というか、他のクラスの神との交流も無かったよね?
いや、絡まれたことはあったけども。
それはカウントしない方向で…。
それで現在、卒業出来てしまうのだ。
まぁ、卒業して戻れること自体は問題ないのだが、神の学校での思い出とかそういうのが欲しいと思ったりしている。
と言っても勉強系の思い出は要らないからね?
受験とか、そういう系の。
私がそんな事を考えている内に、卒業出来る全員が卒業の意思を天使に示した。
ちなみに私はマーガムとセイスが卒業するまでは学校にいる、という意思をすでに示しているので、私も自動的に卒業だ。
「皆さんにはこれから、学校全体で行う能力での一番を決める大会、まぁ名称は無いんですが…、に出てもらいます。」
名称無いのね………。
というか、参加するのは強制なのか………。
「そして、皆さんに参加してもらう競技はこちらになります。」
やっぱり大会だから競技形式なのか。
とりあえず競技大会って呼べば良いのではないだろうか。
そんな事を思いつつ、貼り出された紙をみてみると、私は息を飲むことになった。
何故なら………、
私以外の皆はしっかりと名前につき1競技が記載されているのに、何故か私だけは、優勝、と書いてあったのだ。
「なんで?!」
絶対におかしい。
最初から優勝してるなんて、そもそも面白くないでしょ!
「そもそも最上級の神がこの学校に入ることが珍しいので、同じレベルの相手がいないので、優勝させるしかないんですよ…。」
そんな………バカな………。
強さを求めた結果こんな弊害が出てくるなんて………。
気を取り直して競技部門を見てみると、威力部門、防御部門、手数部門、魔法部門、概念部門の全5部門で構成されていた。
確かに私が全部門で優勝出来そうな部門が並んでいる。
威力部門に関しては、スキルや魔法、概念などによる能力上昇を行った後、的を攻撃するという単純明快な測定方法なので、元々のステータスが始めから表示不可だった私が優勝できる可能性は十分にある。
ここにはセイスとエクスにラーディス、そしてミスターGがエントリーされている。
防御部門は、マーガムがエントリーされていて、私はマーガムが優勝出来るんじゃないかと思っている。
ルールは攻撃部門と同じで能力上昇を行った後、自分に向かってくる攻撃を防御することで、攻撃がどんどん強くなっていき、防御を貫通された時点が記録となる。
なので防御の仕方が上手く、防御によって消耗することがほぼ無いマーガムが優勝する可能性は十分にある。
手数部門では、コランがエントリーされている。
この部門はトーナメント方式で進んでいき、自分は動かずに対戦相手に向かって攻撃を飛ばし、相手に当てた者の勝ちというルールだ。

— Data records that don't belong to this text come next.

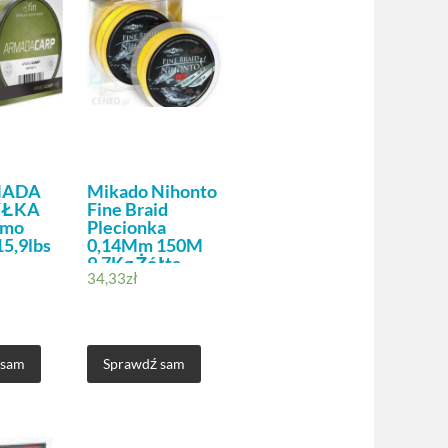
MADA
Mikado Nihonto
YŁKA
Fine Braid
amo
Plecionka
5,9lbs
0,14Mm 150M
9,7Kg Żółta
34,33
zł
(ICGCPS7558)
 sam
Sprawdź sam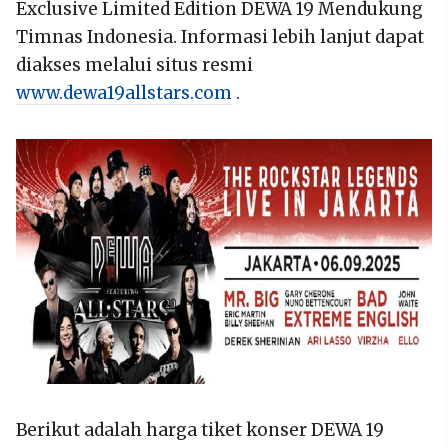
Exclusive Limited Edition DEWA 19 Mendukung
Timnas Indonesia. Informasi lebih lanjut dapat
diakses melalui situs resmi
www.dewa19allstars.com
.
Berikut adalah harga tiket konser DEWA 19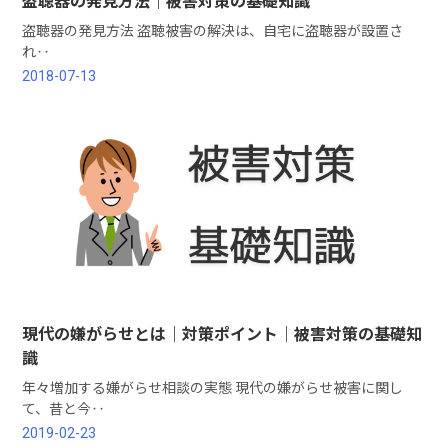
盗聴器の発見方法｜被害対策の基礎知識
盗聴器の発見方法 盗聴被害の解決は、自宅に盗聴器が設置さ
れ‥
2018-07-13
現代の嫌がらせとは｜対策ポイント｜被害対策の基礎知
識
年々増加する嫌がらせ相談の実態 現代の嫌がらせ被害に関し
て、昔と今‥
2019-02-23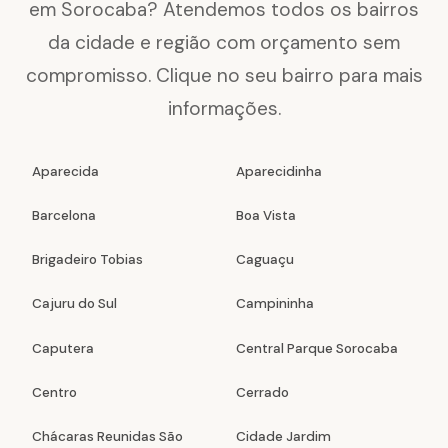
em Sorocaba? Atendemos todos os bairros
da cidade e região com orçamento sem
compromisso. Clique no seu bairro para mais
informações.
Aparecida
Aparecidinha
Barcelona
Boa Vista
Brigadeiro Tobias
Caguaçu
Cajuru do Sul
Campininha
Caputera
Central Parque Sorocaba
Centro
Cerrado
Chácaras Reunidas São
Cidade Jardim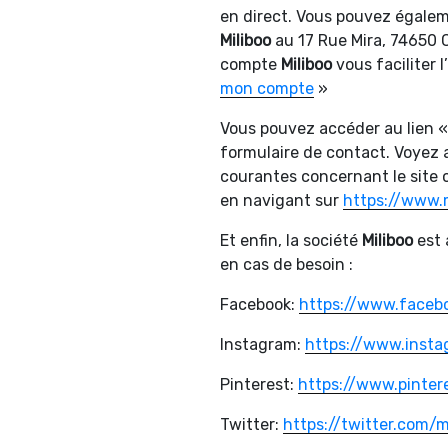
en direct. Vous pouvez égalem
Miliboo
au 17 Rue Mira, 74650 
compte
Miliboo
vous faciliter 
mon compte
»
Vous pouvez accéder au lien 
formulaire de contact. Voyez 
courantes concernant le site 
en navigant sur
https://www.
Et enfin, la société
Miliboo
est 
en cas de besoin :
Facebook:
https://www.facebo
Instagram:
https://www.insta
Pinterest:
https://www.pinter
Twitter:
https://twitter.com/m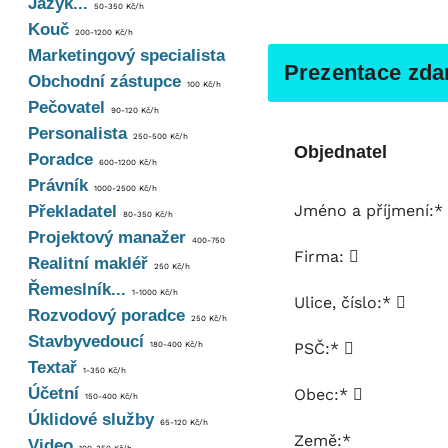
Jazyk...
50-350 Kč/h
Kouč
200-1200 Kč/h
Marketingový specialista
Prezentace zdar
Obchodní zástupce
100 Kč/h
Pečovatel
90-120 Kč/h
Personalista
250-500 Kč/h
Objednatel
Poradce
600-1200 Kč/h
Právník
1000-2500 Kč/h
Jméno a příjmení:*
Překladatel
80-350 Kč/h
Projektový manažer
400-750
Firma:
Realitní makléř
250 Kč/h
Řemeslník...
1-1000 Kč/h
Ulice, číslo:*
Rozvodový poradce
250 Kč/h
Stavbyvedoucí
PSČ:*
180-400 Kč/h
Textař
1-350 Kč/h
Účetní
Obec:*
150-400 Kč/h
Úklidové služby
65-120 Kč/h
Země:*
Video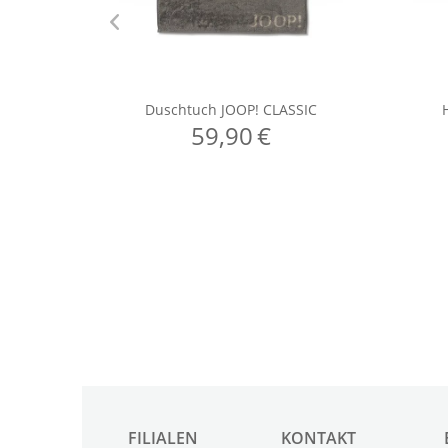
FILIALEN
KONTAKT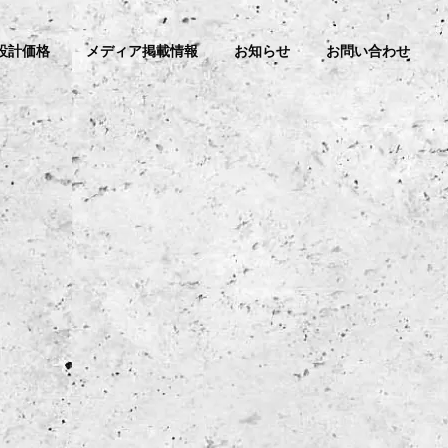
設計価格
メディア掲載情報
お知らせ
お問い合わせ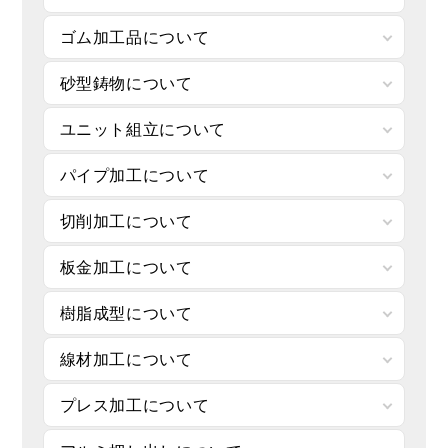
ゴム加工品について
砂型鋳物について
ユニット組立について
パイプ加工について
切削加工について
板金加工について
樹脂成型について
線材加工について
プレス加工について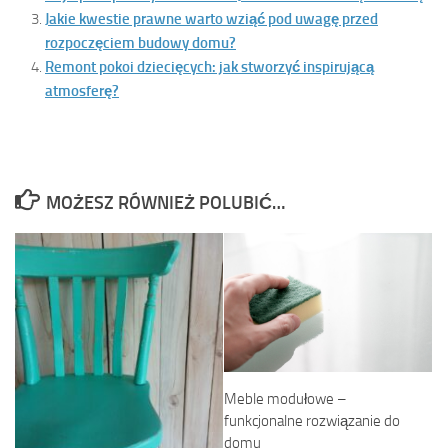
Jakie kwestie prawne warto wziąć pod uwagę przed
rozpoczęciem budowy domu?
Remont pokoi dziecięcych: jak stworzyć inspirującą
atmosferę?
MOŻESZ RÓWNIEŻ POLUBIĆ…
Meble modułowe –
funkcjonalne rozwiązanie do
domu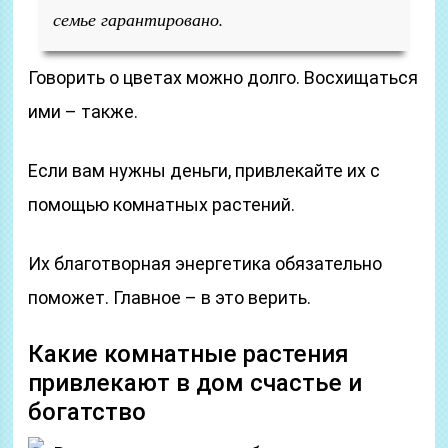
семье гарантировано.
Говорить о цветах можно долго. Восхищаться
ими – также.
Если вам нужны деньги, привлекайте их с
помощью комнатных растений.
Их благотворная энергетика обязательно
поможет. Главное – в это верить.
Какие комнатные растения
привлекают в дом счастье и
богатство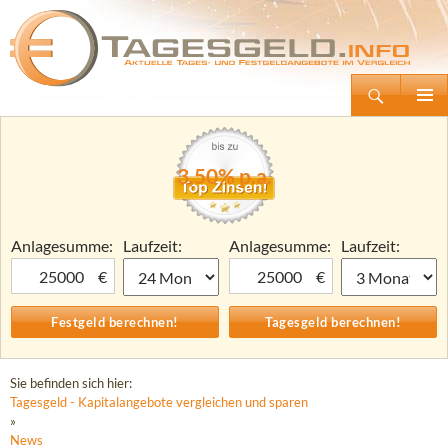
Suchen
Tagesgeld.info – Tagesgeldkonten vergleichen und Tagesgeld-Zinsen berechnen
Zum
Primäre
Inhalt
Menü
springen
3,50% p.a.
Anlagesumme:
Laufzeit:
Anlagesumme:
Laufzeit:
€
€
Sie befinden sich hier:
Tagesgeld - Kapitalangebote vergleichen und sparen
»
News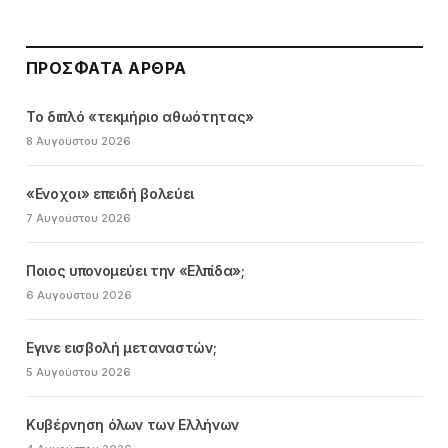
ΠΡΌΣΦΑΤΑ ΆΡΘΡΑ
Το διπλό «τεκμήριο αθωότητας»
8 Αυγούστου 2026
«Ενοχοι» επειδή βολεύει
7 Αυγούστου 2026
Ποιος υπονομεύει την «Ελπίδα»;
6 Αυγούστου 2026
Εγινε εισβολή μεταναστών;
5 Αυγούστου 2026
Κυβέρνηση όλων των Ελλήνων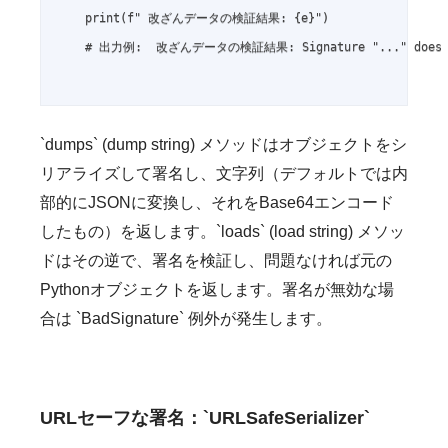
    print(f" 改ざんデータの検証結果: {e}")

    # 出力例:  改ざんデータの検証結果: Signature "..." does no
`dumps` (dump string) メソッドはオブジェクトをシ
リアライズして署名し、文字列（デフォルトでは内
部的にJSONに変換し、それをBase64エンコード
したもの）を返します。`loads` (load string) メソッ
ドはその逆で、署名を検証し、問題なければ元の
Pythonオブジェクトを返します。署名が無効な場
合は `BadSignature` 例外が発生します。
URLセーフな署名：`URLSafeSerializer`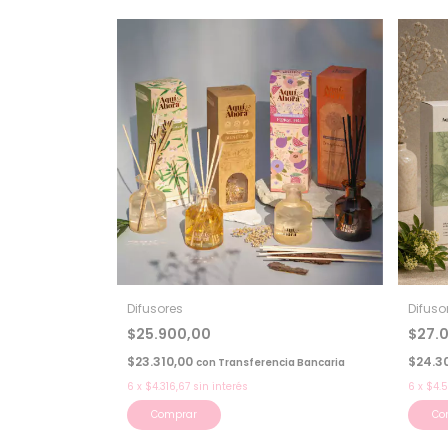
Difusores
Difuso
$25.900,00
$27.
$23.310,00
$24.3
con
Transferencia Bancaria
6
x
$4.316,67
sin interés
6
x
$4.
Comprar
Co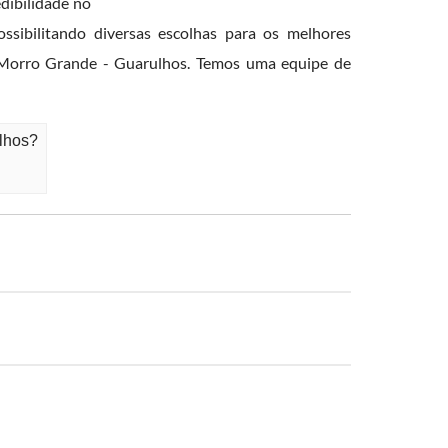
edibilidade no
bilitando diversas escolhas para os melhores
m Morro Grande - Guarulhos. Temos uma equipe de
ulhos?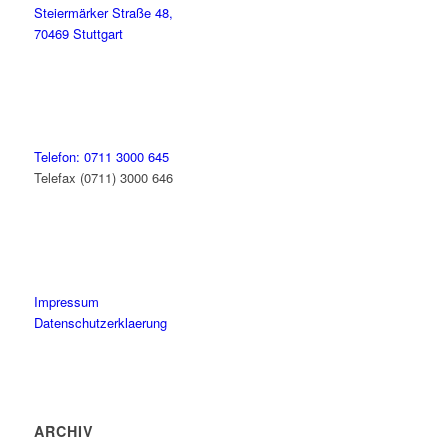
Steiermärker Straße 48,
70469 Stuttgart
Telefon: 0711 3000 645
Telefax (0711) 3000 646
Impressum
Datenschutzerklaerung
ARCHIV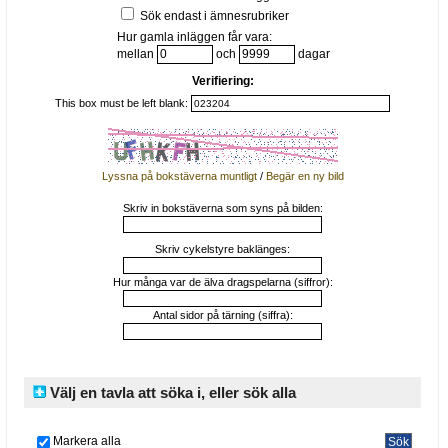
Sök endast i ämnesrubriker
Hur gamla inläggen får vara:
mellan
och
dagar
Verifiering:
This box must be left blank:
Lyssna på bokstäverna muntligt
/
Begär en ny bild
Skriv in bokstäverna som syns på bilden:
Skriv cykelstyre baklänges:
Hur många var de älva dragspelarna (siffror):
Antal sidor på tärning (siffra):
Välj en tavla att söka i, eller sök alla
Markera alla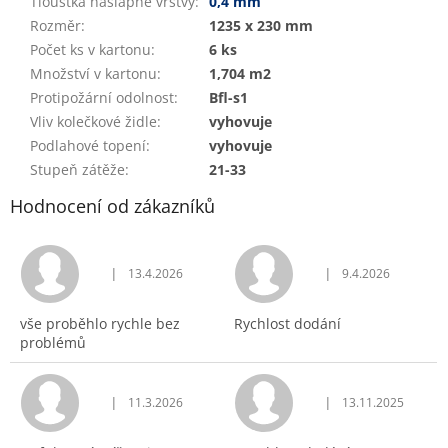
Tloušťka nášlapné vrstvy
:
0,4 mm
Rozměr
:
1235 x 230 mm
Počet ks v kartonu
:
6 ks
Množství v kartonu
:
1,704 m2
Protipožární odolnost
:
Bfl-s1
Vliv kolečkové židle
:
vyhovuje
Podlahové topení
:
vyhovuje
Stupeň zátěže
:
21-33
Hodnocení od zákazníků
|
|
13.4.2026
9.4.2026
Hodnocení obchodu je 5 z 5 hvězdiček.
Hodnocení obchodu j
vše proběhlo rychle bez
Rychlost dodání
problémů
|
|
11.3.2026
13.11.2025
Hodnocení obchodu je 5 z 5 hvězdiček.
Hodnocení obchodu j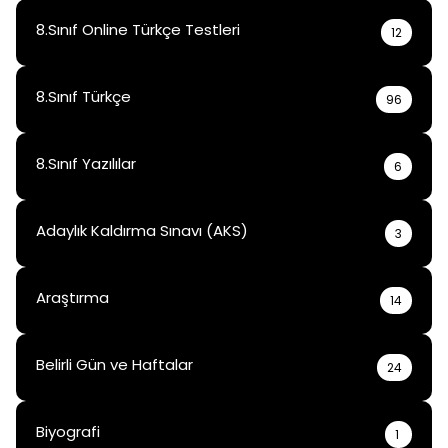
8.Sınıf Online Türkçe Testleri
12
8.Sınıf Türkçe
96
8.Sınıf Yazılılar
6
Adaylık Kaldırma Sınavı (AKS)
3
Araştırma
14
Belirli Gün ve Haftalar
24
Biyografi
1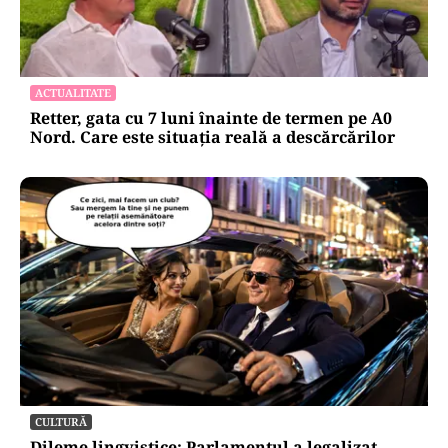
ACTUALITATE
Retter, gata cu 7 luni înainte de termen pe A0
Nord. Care este situația reală a descărcărilor
CULTURĂ
Dileme lingvistice: Parlamentul a legalizat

私だったら《剣神》で聖剣飛ばしてさらに魔法も《過程省略》のお陰でどんな魔法でもすぐに撃てるので優勝は狙える。
魔法部門にはクレーメさんとガリアがエントリーされている。
ルールは指定された魔法をどれだけ短い時間で発動させることが出来るか、そのタイムが競われる。
《過程省略》で詠唱とかをある程度省略できる上に、《魔帝》によって魔法を貯蓄しているので、それを使うという手もある。
同じようなスキルを持っていないと私に勝てるとは到底思えない。
最後に概念部門だ。
ここにはレムナがエントリーされている。
ルール自体は概念のみを使って相手を戦闘不能にすること、という単純なものだが、概念自体がかなり強力なのだから、下手したら死ぬ可能性あると思うんだけど…。
だけどレムナが戦っている所って見たこと無かったと思うから、どうやって戦うのかは興味がある。
というか支援部門とかは無いのか………。
まぁ、回復させるために重度の怪我を負ってもらうとか正気の沙汰じゃないけどさ。
とりあえず私が参加できない理由はなんとなくわかった。
今回は皆の応援に集中することにしよう。
「ちなみに学校行事は他にもありますけど、開かれるのは何年後とかなので、気にしなくていいと思います。」
神の時間感覚、かなり私達とずれがあるようだ。
「あと、開催は2日後です。」
「「「「「「「「「えぇー!?」」」」」」」」」
そうして私達は準備期間ほぼ無しで2日後の競技大会に挑むのだった。